House of Aaron, trust in the LORD—
he is their help and shield.
You who fear him, trust in the LORD—
he is their help and shield.
The LORD remembers us and will bless us:
He will bless his people Israel,
he will bless the house of Aaron,
he will bless those who fear the LORD—
small and great alike.
May the LORD cause you to flourish,
both you and your children.
May you be blessed by the LORD,
the Maker of heaven and earth.
The highest heavens belong to the LORD,
but the earth he has given to mankind.
It is not the dead who praise the LORD,
those who go down to the place of silence;
it is we who extol the LORD, both now and forevermore.
Praise the LORD (NIV).
As a sharp contrast to placing our trust in the lifeless idols of this world, Psalm 115 calls us to place our trust God. Today’s reading begins with a threefold call to trust the LORD. All you Israelites, trust in the LORD—he is their help and shield. House of Aaron, trust in the LORD—he is their help and shield. You who fear him, trust in the LORD—he is their help and shield.
For those who are logically minded, there is a simple equation or formula at work here. Trust in the LORD results in help and protection—he [the LORD] is their help and shield. Our trust or faith in God brings a response from Him. The LORD’s response is both active and passive. He provides help; He intervenes by actively assisting us. From personal experience I know the LORD has been my help. In the nick of time He has provided words of knowledge and wisdom. He has opened the windows of heaven and poured out blessings when needed most. He has sent help in various forms and in ways too numerous to mention.
But the LORD is also our shield. He protects us from the slings and arrows of the evil one.
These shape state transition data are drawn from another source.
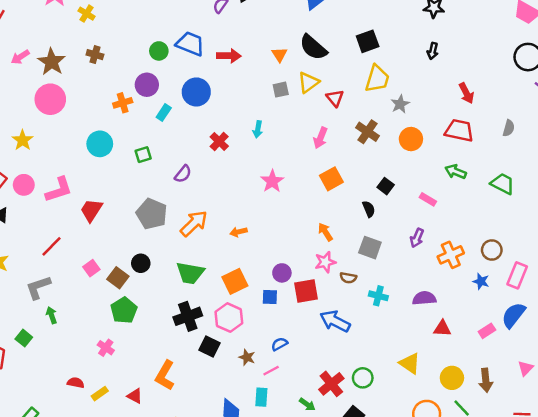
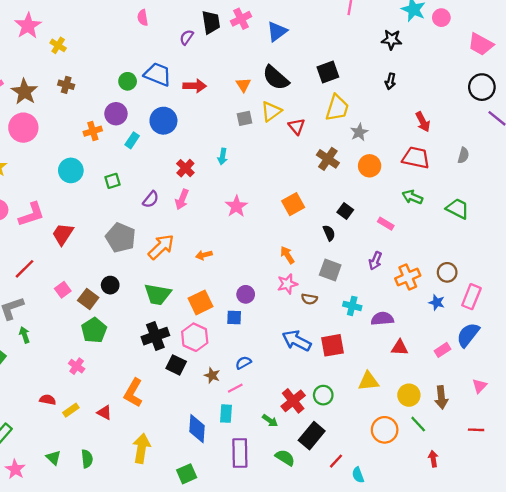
pink arrow: (320, 138) -> (182, 199), moved
red square: (306, 291) -> (333, 345), moved
cyan cross: (378, 296) -> (352, 306), moved
yellow triangle: (410, 363) -> (368, 381), turned -40

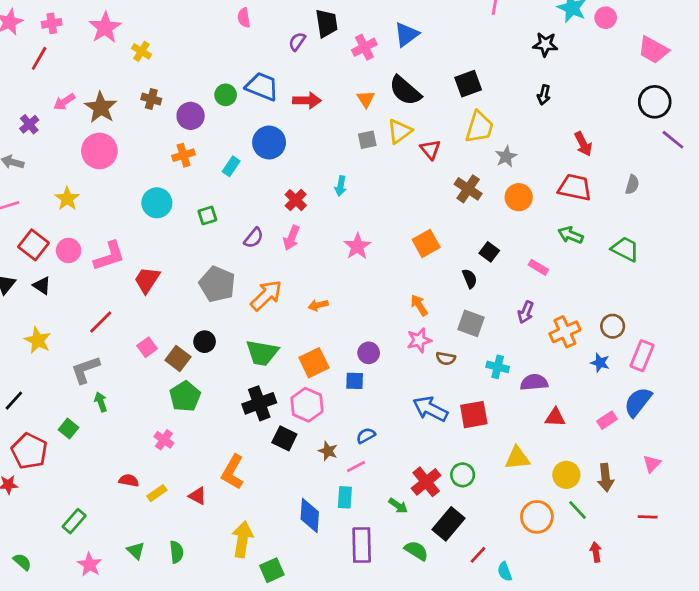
pink cross: (241, 19) -> (364, 47), moved
purple circle: (116, 114) -> (191, 116), moved
green square: (187, 474) -> (272, 570), moved

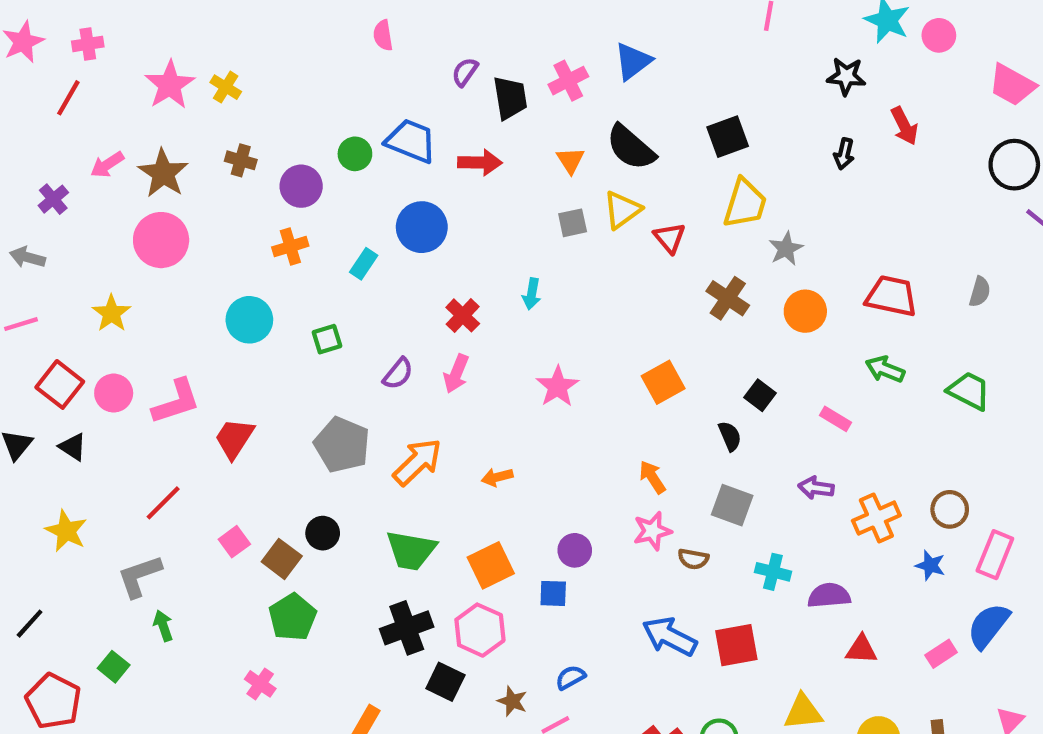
black trapezoid: (327, 23) -> (510, 98), moved
pink star: (105, 28) -> (170, 85), moved
red arrow: (583, 144) -> (904, 126), moved
purple arrow: (526, 312) -> (816, 488), turned 75

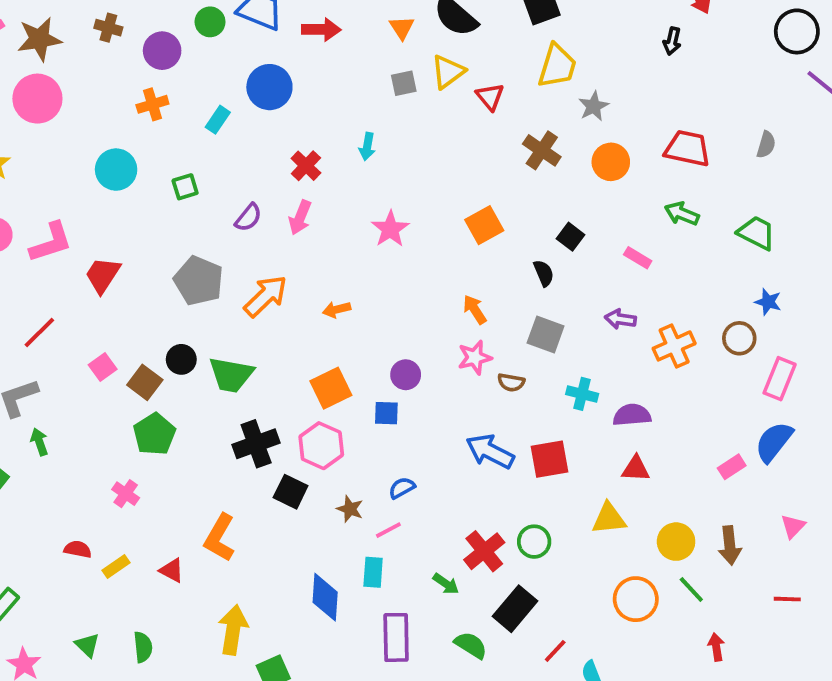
black arrow: (844, 154) -> (672, 41), moved
brown star: (163, 173) -> (39, 39), turned 30
green trapezoid: (411, 550) -> (231, 375), moved
blue star: (930, 565) -> (768, 302), moved
red triangle: (861, 649) -> (636, 469), moved

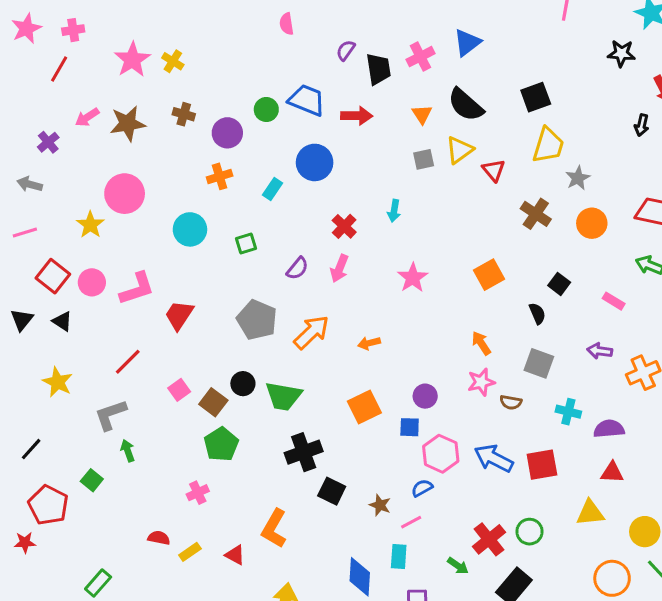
pink circle: (37, 99) -> (125, 194), moved
pink hexagon: (321, 446) -> (441, 454), moved
pink cross: (126, 494) -> (198, 493), turned 30

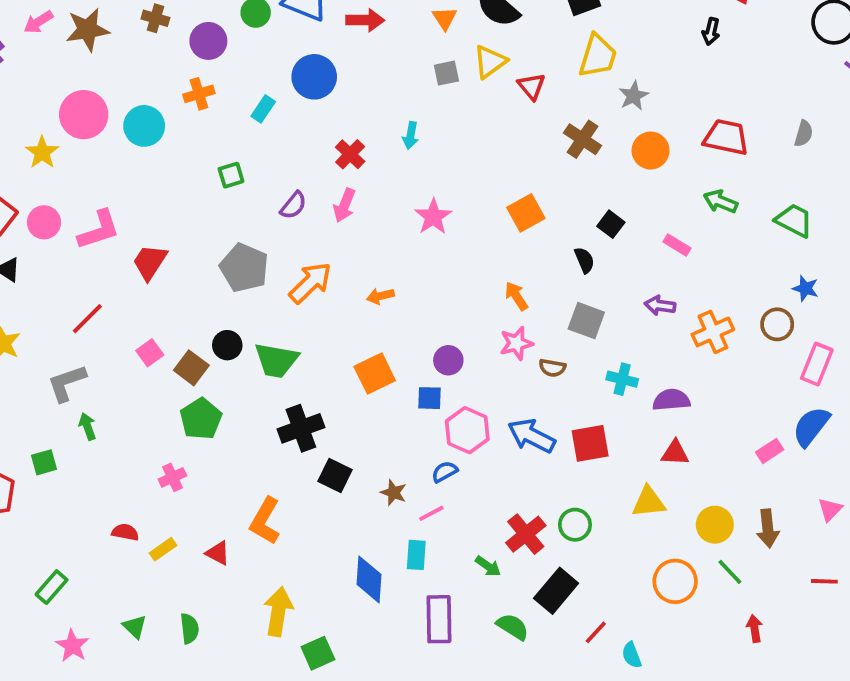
cyan circle: (190, 229) -> (144, 126), moved
green square: (92, 480) -> (44, 462), turned 35

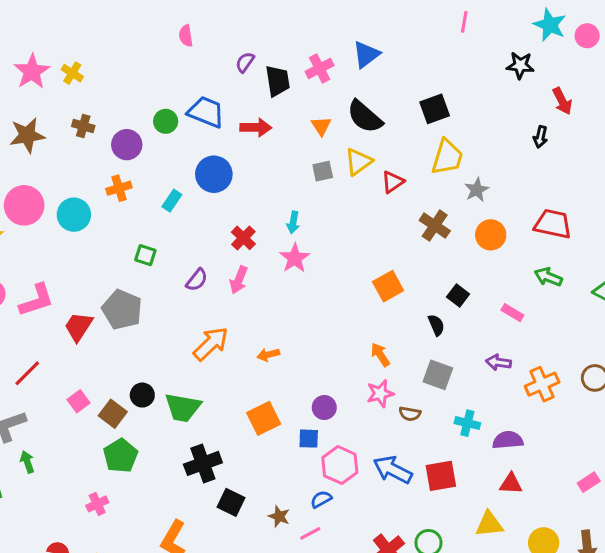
red triangle: (531, 86) -> (393, 182), turned 35
green square: (231, 175) -> (145, 255), turned 35
pink star: (433, 217) -> (295, 258), moved
gray pentagon: (244, 268) -> (122, 310), moved

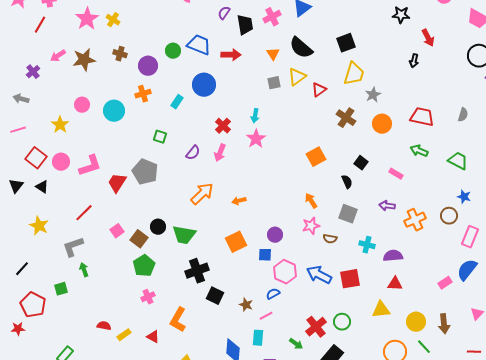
pink circle: (24, 205) -> (82, 105), size x0.6
pink cross: (97, 504) -> (148, 297), moved

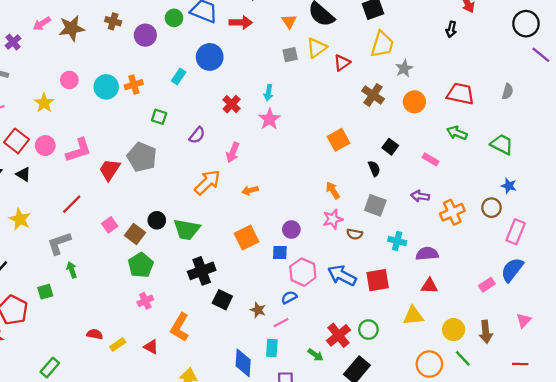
orange cross: (143, 94) -> (134, 85), moved
pink arrow: (220, 153) -> (233, 152), moved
He shields us from the enemy’s attacks, whether it is from physical harm, or spiritual attacks that undermine our faith through faulty reasoning or deceptive philosophies. The LORD is our sure defense. We can draw strength from this promise: He will bless those who fear the LORD—small and great alike.
Response: Father God, I trust you to be my help and my shield. Keep me safe from the evil one. Thank you for all your help through the years. You have been faithful to keep your word. Amen.
Your Turn: Can you think of instances when God has helped you?